Add "loop" feature to instructions in static extractors. by larchchen · Pull Request #3075 · mandiant/capa

larchchen · 2026-05-15T14:53:25Z

Detecting API happening in a loop is an effective approach for exploits leveraging racing conditions.

A classic example is DirtyCow (CVE-2016-5195)
By detecting madvise calls inside a loop with MADV_DONTNEED argument.

  scopes:
    static: basic block
  features:
    - and:
      - api: madvise
      - number: 4 # Constant for MADV_DONTNEED
      - characteristic: inside loop

A more recent example CVE-2024-50066 can be covered by

  - and:
    - api: madvise
    - number: 25 # MADV_COLLAPSE
    - characteristic: inside loop

Checklist

No CHANGELOG update needed

No new tests needed

No documentation update needed

This submission includes AI-generated code and I have provided details in the description.

github-actions

Please add bug fixes, new features, breaking changes and anything else you think is worthwhile mentioning to the master (unreleased) section of CHANGELOG.md. If no CHANGELOG update is needed add the following to the PR description: [x] No CHANGELOG update needed

CHANGELOG updated or no update needed, thanks! 😄

github-actions

Please add bug fixes, new features, breaking changes and anything else you think is worthwhile mentioning to the master (unreleased) section of CHANGELOG.md. If no CHANGELOG update is needed add the following to the PR description: [x] No CHANGELOG update needed

github-actions

Please add bug fixes, new features, breaking changes and anything else you think is worthwhile mentioning to the master (unreleased) section of CHANGELOG.md. If no CHANGELOG update is needed add the following to the PR description: [x] No CHANGELOG update needed

github-actions

Please add bug fixes, new features, breaking changes and anything else you think is worthwhile mentioning to the master (unreleased) section of CHANGELOG.md. If no CHANGELOG update is needed add the following to the PR description: [x] No CHANGELOG update needed

gemini-code-assist

Code Review

This pull request introduces the 'inside loop' characteristic for basic blocks in the BinExport2 extractor. It adds a new utility module, capa/features/extractors/loops.py, which uses networkx to identify vertices within cycles. Feedback identifies a structural issue in the new loops module where code precedes the license header and lacks necessary imports. Additionally, suggestions were made to move a local import to the top level for PEP 8 compliance and to simplify edge collection logic using a list comprehension.
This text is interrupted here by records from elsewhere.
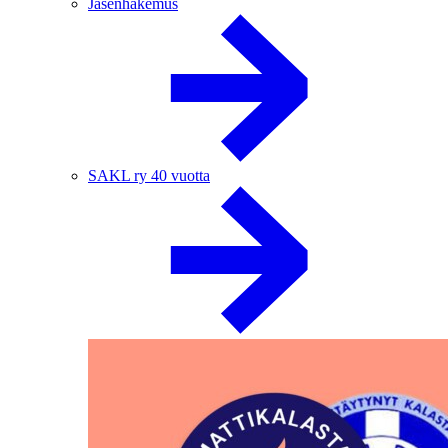
Jäsenhakemus
SAKL ry 40 vuotta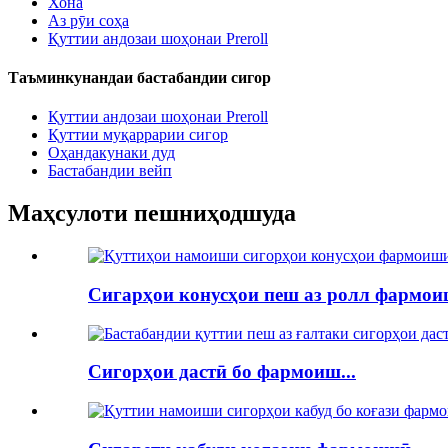
Хона
Аз рӯи соҳа
Қуттии андозаи шоҳонаи Preroll
Таъминкунандаи бастабандии сигор
Қуттии андозаи шоҳонаи Preroll
Қуттии муқаррарии сигор
Оҳандакунаки дуд
Бастабандии вейп
Маҳсулоти пешниҳодшуда
Сигарҳои конусҳои пеш аз ролл фармоиш
Сигорҳои дастӣ бо фармоиш...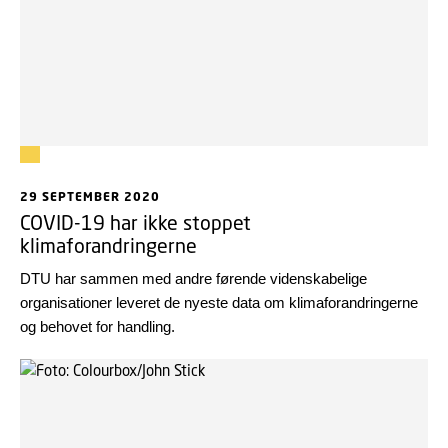
29 SEPTEMBER 2020
COVID-19 har ikke stoppet
klimaforandringerne
DTU har sammen med andre førende videnskabelige
organisationer leveret de nyeste data om klimaforandringerne
og behovet for handling.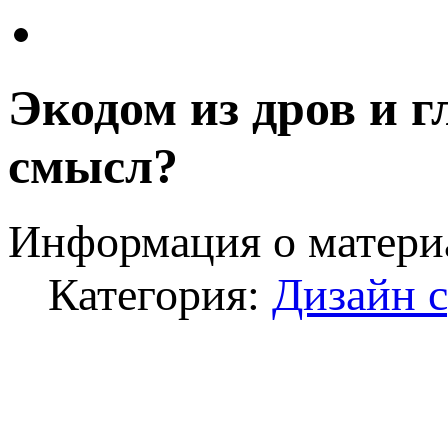
Экодом из дров и 
смысл?
Информация о матери
Категория:
Дизайн 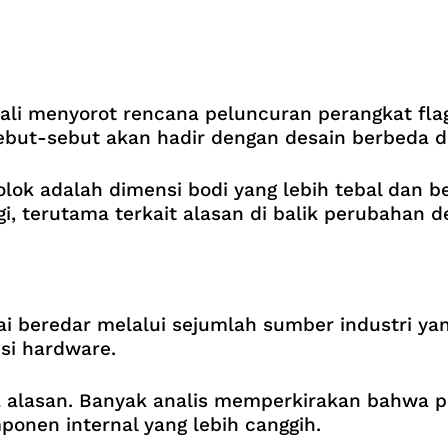
li menyorot rencana peluncuran perangkat flagsh
sebut-sebut akan hadir dengan desain berbeda d
ok adalah dimensi bodi yang lebih tebal dan be
i, terutama terkait alasan di balik perubahan d
i beredar melalui sejumlah sumber industri ya
isi hardware.
pa alasan. Banyak analis memperkirakan bahwa p
ponen internal yang lebih canggih.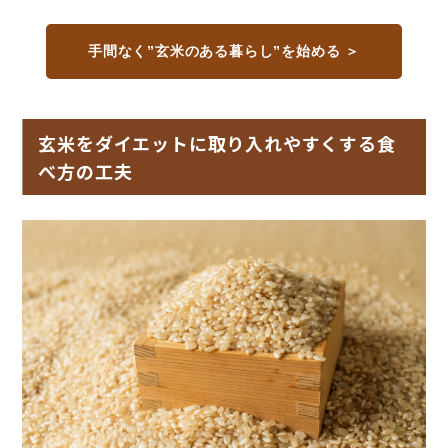
手間なく”玄米のある暮らし”を始める ＞
玄米をダイエットに取り入れやすくする食
べ方の工夫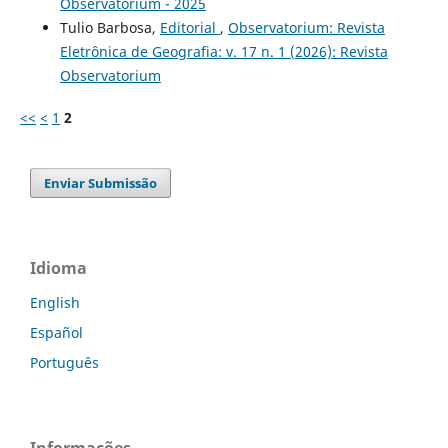
Observatorium - 2025
Tulio Barbosa,
Editorial
,
Observatorium: Revista
Eletrônica de Geografia: v. 17 n. 1 (2026): Revista
Observatorium
<<
<
1
2
Enviar Submissão
Idioma
English
Español
Português
Informações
CHANGELOG updated or no update needed, thanks! 😄

mike-hunhoff · 2026-05-15T17:55:39Z

Thank you for iterating on this! After reviewing the implementation and thinking about how to best align this with capa's architecture and performance constraints, I suggest a unified path forward that simplifies the rule authoring experience and minimizes performance overhead.

Here is the suggested implementation strategy:

1. Reuse the existing `loop` characteristic

Instead of introducing a new name like inside loop at the basic block scope, let's just yield the existing Characteristic("loop") at the instruction scope for instructions contained within a cycle.
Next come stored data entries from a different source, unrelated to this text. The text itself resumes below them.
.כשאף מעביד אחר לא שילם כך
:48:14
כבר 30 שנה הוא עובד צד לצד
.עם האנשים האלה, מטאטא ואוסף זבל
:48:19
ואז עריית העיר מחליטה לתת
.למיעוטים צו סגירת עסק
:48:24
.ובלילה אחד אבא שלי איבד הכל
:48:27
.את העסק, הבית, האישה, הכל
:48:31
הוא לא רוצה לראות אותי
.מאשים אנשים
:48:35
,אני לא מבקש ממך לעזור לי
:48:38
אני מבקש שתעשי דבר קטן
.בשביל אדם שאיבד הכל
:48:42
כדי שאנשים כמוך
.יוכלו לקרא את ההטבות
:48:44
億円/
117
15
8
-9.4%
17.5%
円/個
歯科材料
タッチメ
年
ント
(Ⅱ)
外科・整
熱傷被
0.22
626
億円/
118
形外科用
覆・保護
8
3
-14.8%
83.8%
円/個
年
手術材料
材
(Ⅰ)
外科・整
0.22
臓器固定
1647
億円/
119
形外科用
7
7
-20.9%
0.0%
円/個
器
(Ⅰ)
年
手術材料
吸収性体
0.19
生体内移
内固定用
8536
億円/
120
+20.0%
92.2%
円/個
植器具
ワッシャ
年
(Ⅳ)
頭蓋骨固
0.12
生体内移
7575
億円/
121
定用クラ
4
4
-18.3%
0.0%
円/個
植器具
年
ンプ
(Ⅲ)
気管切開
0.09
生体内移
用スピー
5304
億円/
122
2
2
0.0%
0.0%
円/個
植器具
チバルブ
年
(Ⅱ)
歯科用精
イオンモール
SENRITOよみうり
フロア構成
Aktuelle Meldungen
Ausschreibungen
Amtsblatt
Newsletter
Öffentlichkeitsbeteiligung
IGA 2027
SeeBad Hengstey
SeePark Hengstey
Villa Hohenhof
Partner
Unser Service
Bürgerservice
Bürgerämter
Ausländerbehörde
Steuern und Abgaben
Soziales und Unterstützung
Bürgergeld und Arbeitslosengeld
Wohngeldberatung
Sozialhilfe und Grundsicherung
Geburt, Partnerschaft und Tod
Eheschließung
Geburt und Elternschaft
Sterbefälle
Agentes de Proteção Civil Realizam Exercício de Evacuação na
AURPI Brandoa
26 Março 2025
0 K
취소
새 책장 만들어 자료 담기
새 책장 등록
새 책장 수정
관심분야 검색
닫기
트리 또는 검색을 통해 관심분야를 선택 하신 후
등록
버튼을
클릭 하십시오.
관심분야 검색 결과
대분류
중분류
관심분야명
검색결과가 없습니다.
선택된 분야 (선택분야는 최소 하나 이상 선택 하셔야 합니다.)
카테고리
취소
Why: This avoids inflating the rule vocabulary and maintains perfect backward compatibility. By extracting it at the narrowest scope (instruction), it will automatically bubble up to basic block and function scopes properly.

2. Perform Graph Analysis Once Per Function (Performance)

To avoid the heavy performance penalty of running networkx graph analysis repeatedly, I suggest computing the loop vertices once at the function level and sharing them with the instruction extractor:

In the function extractor (where we already build edges for the current has_loop check), use your SCC logic to extract the set of basic block addresses that participate in cycles.
Store this set in the transient FunctionHandle.ctx dictionary (e.g., fh.ctx["cyclic_blocks"]).
In the instruction extractor, simply check if the instruction's parent basic block address is in that set. This is a fast $O(1)$ lookup with no heavy object creation at the instruction level, and the memory is freed as soon as capa moves to the next function.

3. Cross-Backend Consistency

Since capa rules strive to be backend-agnostic, this pattern should be applied across all static backends (Vivisect, Ghidra, IDA, etc.) that already support the function-level loop characteristic.

This approach fits perfectly into capa's style of using transient handle contexts for performance optimization while keeping the rule language intuitive. Let me know what you think!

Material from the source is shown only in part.